How much do you actually need to spend on a wedding?

Based on a study conducted by two Emory University economics professors, “marriage duration is either not associated or inversely associated with spending on the engagement ring and wedding ceremony.” In other words, the amount of money you spend on your big day has either no effect or a negative impact on the longevity of your marriage.

The same study found that spending between $2,000 and $4,000 on an engagement ring significantly increases the hazard of a failed marriage. Spending more than $20,000 on the ceremony yields similar results.

If you can absolutely afford a fairytale wedding with a huge engagement ring, then go for it! However, make sure you are only paying for the must-haves. Cut out some of the frills. Instead, use that extra savings to pay down debt or put it toward the down payment on a new home.

  1. Have a Discussion About Beneficiaries

Who do you want as the beneficiary on your accounts?

This step may occur post-wedding; however, this is something that you can sit down and discuss with your partner prior to.

Decide who your beneficiaries are in each of your accounts and make the changes.

That means looking at your investment accounts, your life insurance policies, your savings accounts, your mortgages, etc. and updating the beneficiaries. You may also consider updating the registration on each account, so you and your spouse own each account together.

This sounds like a large undertaking, but it’s a few phone calls. Reach out to a financial professional who can help you get your accounts in order.

  1. Discuss Your Goals

What do you want to accomplish as a family (financially speaking)?

Discussing your goals with your partner and aligning those goals is crucial to building a strong foundation for your relationship. Set time-oriented goals that are achievable.

Maybe you want to save up 20% as a down payment on a new home. Maybe you want to save up to put yourselves in a realistic position to start expanding your family. Maybe you have debt you want to pay off together.

Whatever it may be, discuss these goals, write them down, and set desired timeframes for each.

  1. Discuss Combining Finances

Are you going to combine finances with your spouse?

Financial households vary. What works for one family may not work for another. As an example, in our most recent podcast episode, Blair mentioned a family that splits expenses. He pays one bill and she pays another. When they go out to eat or purchase household products, maybe they dip into a joint account.

In a financial situation such as this, the concern is – what happens when you have fifteen different credit/debit cards in your wallet?

There is no right or wrong. Considering the long-term nature of marriage, it does make your goals more achievable and more simplified if you do combine finances. 

  1. Put Together a Budget

Where is your money going?

If you’ve listened to the Mind of a Millionaire podcast before, or any financial podcast, you are no stranger to the concept of a budget.

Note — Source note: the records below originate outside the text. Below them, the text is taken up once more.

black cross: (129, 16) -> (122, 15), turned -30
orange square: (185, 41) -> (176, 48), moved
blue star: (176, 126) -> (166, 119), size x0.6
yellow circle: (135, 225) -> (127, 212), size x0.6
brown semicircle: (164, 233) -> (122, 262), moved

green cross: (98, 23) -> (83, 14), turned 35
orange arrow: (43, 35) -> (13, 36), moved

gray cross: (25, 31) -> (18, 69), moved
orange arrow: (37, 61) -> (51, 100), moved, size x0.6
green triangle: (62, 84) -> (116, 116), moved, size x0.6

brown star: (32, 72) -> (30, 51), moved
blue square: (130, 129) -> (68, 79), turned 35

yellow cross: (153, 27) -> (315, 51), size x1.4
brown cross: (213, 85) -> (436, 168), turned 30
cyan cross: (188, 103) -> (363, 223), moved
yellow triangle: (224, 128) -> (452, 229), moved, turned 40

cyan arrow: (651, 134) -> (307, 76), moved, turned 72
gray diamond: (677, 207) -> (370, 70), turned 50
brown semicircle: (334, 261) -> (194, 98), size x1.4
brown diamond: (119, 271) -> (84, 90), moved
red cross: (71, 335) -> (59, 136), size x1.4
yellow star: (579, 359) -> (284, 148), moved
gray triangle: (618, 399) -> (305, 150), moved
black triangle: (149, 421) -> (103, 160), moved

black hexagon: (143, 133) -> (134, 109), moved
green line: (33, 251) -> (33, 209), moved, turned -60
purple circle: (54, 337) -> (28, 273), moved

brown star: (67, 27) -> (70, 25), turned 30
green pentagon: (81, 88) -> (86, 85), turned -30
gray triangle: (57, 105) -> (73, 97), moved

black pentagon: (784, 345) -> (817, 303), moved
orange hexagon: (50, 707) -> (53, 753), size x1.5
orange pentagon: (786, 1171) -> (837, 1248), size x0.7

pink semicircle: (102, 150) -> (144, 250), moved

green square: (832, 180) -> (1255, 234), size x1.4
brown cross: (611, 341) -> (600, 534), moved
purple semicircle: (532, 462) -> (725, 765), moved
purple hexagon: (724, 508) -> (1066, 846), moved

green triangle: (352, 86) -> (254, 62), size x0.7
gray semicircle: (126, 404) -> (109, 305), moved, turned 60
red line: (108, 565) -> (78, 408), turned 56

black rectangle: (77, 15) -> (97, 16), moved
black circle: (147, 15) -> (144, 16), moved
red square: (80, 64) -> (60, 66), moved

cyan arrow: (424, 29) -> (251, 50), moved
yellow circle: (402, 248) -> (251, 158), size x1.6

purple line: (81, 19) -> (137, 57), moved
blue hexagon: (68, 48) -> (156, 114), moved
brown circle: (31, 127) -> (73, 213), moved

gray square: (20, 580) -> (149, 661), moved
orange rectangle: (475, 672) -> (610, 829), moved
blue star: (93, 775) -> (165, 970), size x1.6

You built one when you were single. You built one when you were dating. Now, it’s time to build a budget that suits you and your partner.

You have two streams of income. You have new expenses. You have new financial goals. Make sure every dollar that goes into your pocket, and every dollar that comes out, is accounted for.

Conclusion

If you are getting married, congratulations! Now, take the time to build a solid financial foundation for your relationship. Make sure you and your partner are getting off to a strong start.

Take the time to conduct these five steps prior to, or just after the big day and you may be on your way to a long, happy life.

As a reflection, here are the five steps one more time:

  1. Consider The Cost of Your Wedding
  2. Have a Discussion About Beneficiaries
  3. Discuss Your Goals
  4. Discuss Combining Finances
  5. Put Together a Budget

 

 

The opinions voiced in this material are for general information only and are not intended to provide specific advice or recommendations for any individual.

No strategy assures success or protects against loss.